Countries that have not embraced the concept of the melting pot show it in their rosters. Italy is one of the countries where immigration has long been a contentious issue. It's not surprising that Italy's World Cup team is also a conspicuous holdout against the demographic trends, sending an all-white team to South Africa. While Mario Liverani, of Somali origin, was the first black player on the Italian national team, no black player has ever been chosen for the senior Italian World Cup squad. Mario Balotelli is a talented 19-year-old striker for Inter Milan who was born in Palermo. He has been subjected to chants of "A black can't be truly Italian," while playing in Italy's Serie A. Despite his explosive talents, Balotelli, who does star on the Italian under-21 team, was left off Italy's World Cup team this year. If Italy fails to do well in the World Cup, Italian sports officials may begin to see the value of racial diversity as a way to expand the pool of talent.

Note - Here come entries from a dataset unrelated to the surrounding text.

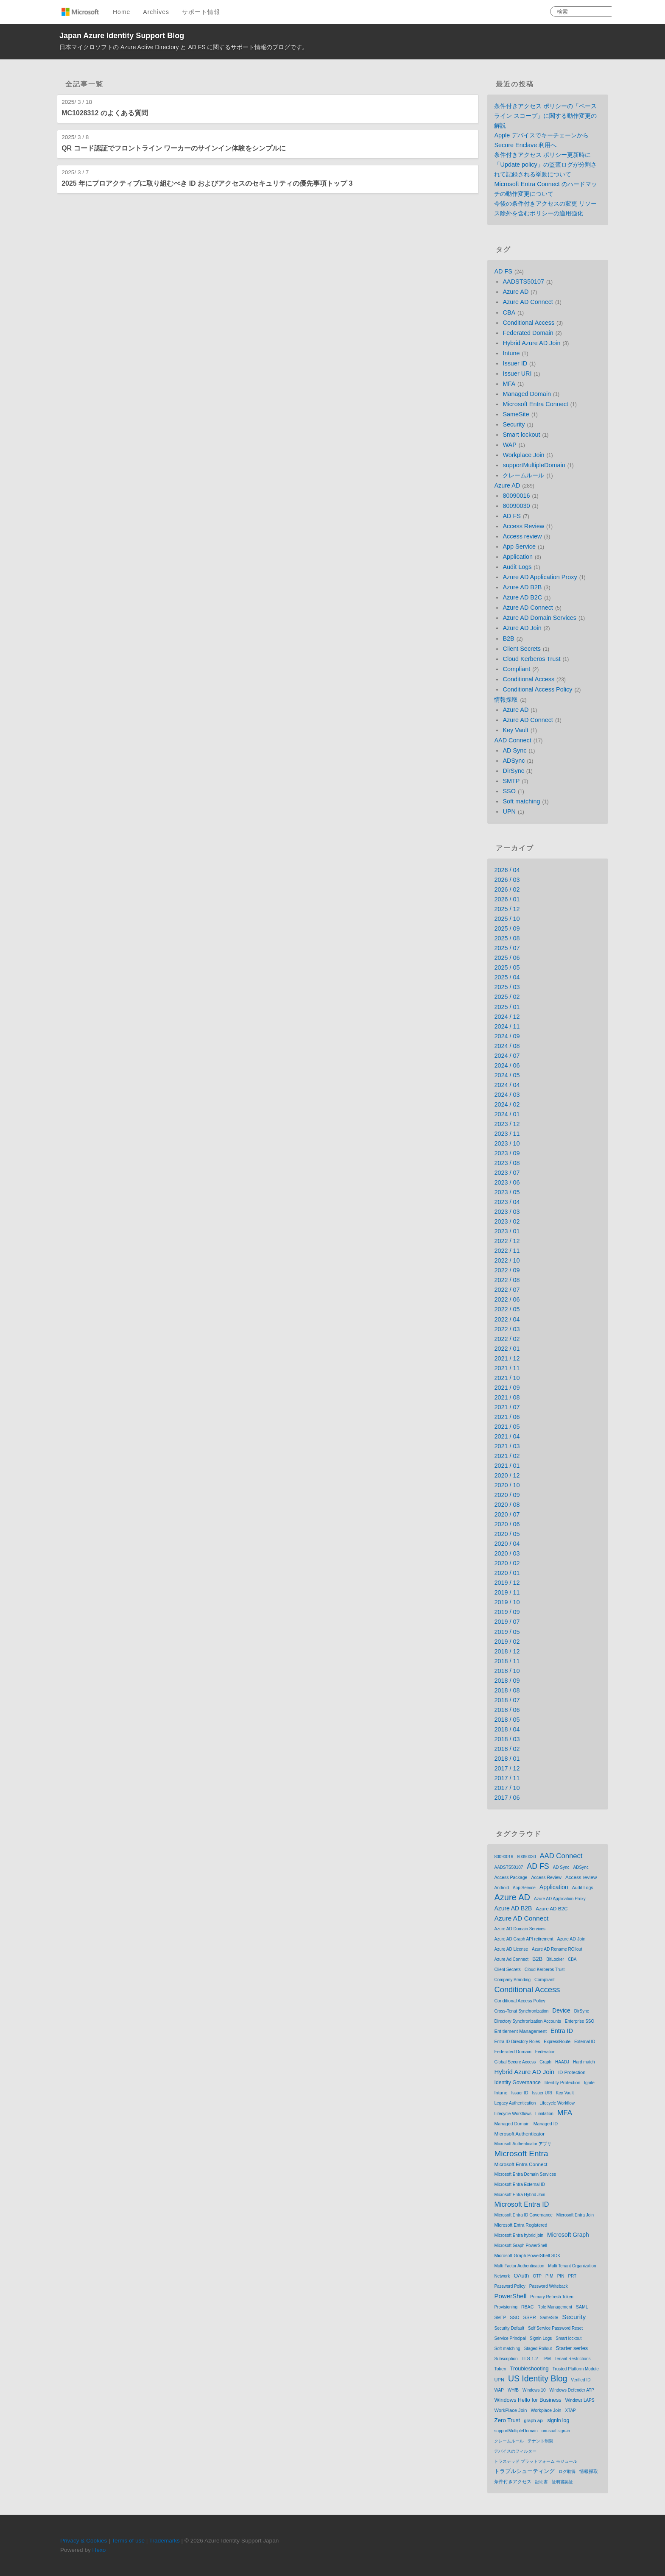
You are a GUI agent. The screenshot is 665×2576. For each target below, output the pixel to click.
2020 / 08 (507, 1504)
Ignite (589, 2082)
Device (561, 2010)
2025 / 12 (507, 909)
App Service (519, 546)
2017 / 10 (507, 1787)
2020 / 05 (507, 1534)
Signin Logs (541, 2338)
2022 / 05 (507, 1309)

One hot topic at this year's World Cup has been the failure of African teams. Africa campaigned a long time to get a team invited to the World Cup. FIFA finally gave the continent one spot in 1970, which went to Morocco after a playoff among African teams. Only two African teams have made it to the quarterfinal in the World Cup: Cameroon (1990) and Senegal (2002). At this World Cup, the performance of African teams has been dismal, with only one victory and four ties in 12 matches so far.
Commentators blame a "lack of discipline" for the poor showing by Africa, which sounds like a facile stereotype. The more provocative analysis suggests that the European coaches hired, many within a few months of the tournament, to lead five of the six African teams seem to have largely taken away the panache and creativity that characterized African teams in past World Cups. To succeed on the world stage, African teams may have to discover a blend of European "discipline" and the African flair that they have displayed in past decades. Until that hybridization takes place, the world championship trophy will continue to shuttle between Western Europe and Latin America — unless, of course, the United States gets to the podium first.